▶ [TASK GOAL] If a line in the records contains the string "обои", show that line.

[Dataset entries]
....

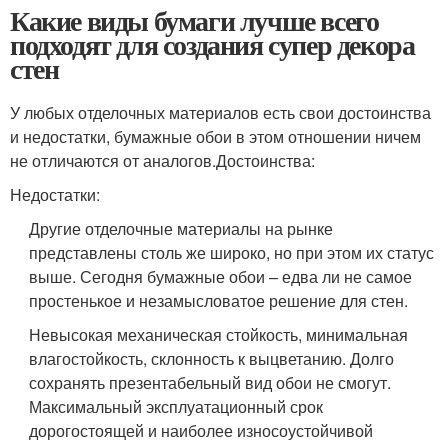
Какие виды бумаги лучше всего
подходят для создания супер декора
стен
У любых отделочных материалов есть свои достоинства
и недостатки, бумажные обои в этом отношении ничем
не отличаются от аналогов.Достоинства:
Недостатки:
Другие отделочные материалы на рынке
представлены столь же широко, но при этом их статус
выше. Сегодня бумажные обои – едва ли не самое
простенькое и незамысловатое решение для стен.
Невысокая механическая стойкость, минимальная
влагостойкость, склонность к выцветанию. Долго
сохранять презентабельный вид обои не смогут.
Максимальный эксплуатационный срок
дорогостоящей и наиболее износоустойчивой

....

▶ [ANSWER SPACE]
и недостатки, бумажные обои в этом отношении ничем
выше. Сегодня бумажные обои – едва ли не самое
сохранять презентабельный вид обои не смогут.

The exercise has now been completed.